In March 2017, the European Medicines Agency organised a workshop concerning personalised medicine. The results of the workshop have just been published.

The workshop discussed the views of patients, healthcare professionals and payers regarding personalised medicine. During the workshop future challenges and related actions, that should be taken regarding personalised medicine, were identified. The challenges for regulators and scientists were also addressed.

Definition

In the interests of clarity the definition of personalised medicine provided by the Council of Europe is used.
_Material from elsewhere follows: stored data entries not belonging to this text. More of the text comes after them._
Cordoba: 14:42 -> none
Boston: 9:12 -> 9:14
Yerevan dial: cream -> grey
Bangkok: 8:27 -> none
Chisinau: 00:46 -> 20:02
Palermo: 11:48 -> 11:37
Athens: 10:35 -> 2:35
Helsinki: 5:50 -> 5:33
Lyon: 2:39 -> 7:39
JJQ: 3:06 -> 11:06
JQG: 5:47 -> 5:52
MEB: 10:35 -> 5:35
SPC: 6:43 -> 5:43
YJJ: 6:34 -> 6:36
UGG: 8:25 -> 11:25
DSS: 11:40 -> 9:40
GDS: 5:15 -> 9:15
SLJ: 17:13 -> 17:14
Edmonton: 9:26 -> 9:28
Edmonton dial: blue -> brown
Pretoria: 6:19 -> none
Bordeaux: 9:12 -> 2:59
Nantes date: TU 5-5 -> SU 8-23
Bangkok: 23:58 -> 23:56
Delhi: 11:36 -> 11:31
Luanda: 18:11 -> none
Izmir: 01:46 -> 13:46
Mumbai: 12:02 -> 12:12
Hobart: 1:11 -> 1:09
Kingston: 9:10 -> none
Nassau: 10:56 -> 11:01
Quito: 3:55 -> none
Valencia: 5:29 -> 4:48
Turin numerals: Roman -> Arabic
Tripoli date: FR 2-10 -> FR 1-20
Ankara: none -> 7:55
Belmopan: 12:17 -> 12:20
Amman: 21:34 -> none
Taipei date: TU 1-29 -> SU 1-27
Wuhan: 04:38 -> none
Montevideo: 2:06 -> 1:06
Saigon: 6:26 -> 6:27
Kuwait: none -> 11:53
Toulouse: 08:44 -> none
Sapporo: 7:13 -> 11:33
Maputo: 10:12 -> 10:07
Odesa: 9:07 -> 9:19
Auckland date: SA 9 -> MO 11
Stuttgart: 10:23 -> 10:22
Personalised medicine is considered the:

“Medical model using characterisation of individuals’ phenotypes and genotypes or tailoring the right person at the right time, and to determine the predisposition to disease and/or deliver timely and targeted prevention, and it relates to the broader concept of patient-centred care, which takes into account that, healthcare systems need to better respond to patient needs”

Sessions of the workshop

The workshop identified areas where major changes are needed to serve the needs of the development of personalised medicine. For example, the development of a patient-centred system would require significant changes concerning the testing and evaluation of medicinal products for human use.

In the first session of the workshop, the current situation concerning personalised medicine was discussed and related major challenges identified. These challenges included: the generation of big data, the translation of basic research into clinical research and implementation, bringing innovation to the market and shaping a sustainable healthcare. The requirement to ensure confidentiality of sensitive data and the necessity to obtain a truly informed consent from patients were also identified as current challenges.

The development of personalised medicine also raises significant challenges for regulators and researchers. In the second session of the workshop, it was concluded that the need for use of biomarkers in early drug development, as well as the necessity of conducting early stage clinical research, will change the traditional forms of clinical trials. Consequently, novel clinical trials designs should be developed. Such clinical trials will involve:

  • “Basket studies, which recruits patients on the basis of their molecular characteristics irrespective of the diseased organ;
  • Umbrella studies, where patients with the same type of disease are screemed for a series of hypothesised predictive biomarkers. They are then allocated to appropriate therapies;
  • Platform trials, where multiple treatments are evaluated simultaneously”.

The potential need for novel clinical trials designs was discussed in tandem with the related raised regulatory issues concerning labelling, assessment and post-authorisation requirements.

The development of personalised medicine is challenging for researchers, developers and payers. Denis Lacombe of the European Organisation for Research and Treatment Cancer mentioned the need for innovative models of clinical research and improvement in the stages through the lifecycle of a medicinal product for human use.

During the third session of the workshop the focus was on the priorities of patients and healthcare professionals. The participants identified the ways in which patients’ and healthcare professionals’ input could be incorporated into personalised medicine related discussions. Furthermore, it was concluded that EMA could provide considerable help by continuing its collaboration with both healthcare professionals and patients.

The workshop identified actions that should be taken concerning personalised medicine. These actions involved among others, the organisation of a follow-up workshop involving industry stakeholders, collaboration among the EMA scientific committees and the Scientific Advice and Pharmacogenetics Working Parties, and help stakeholders to gather and discuss information concerning personalised medicines.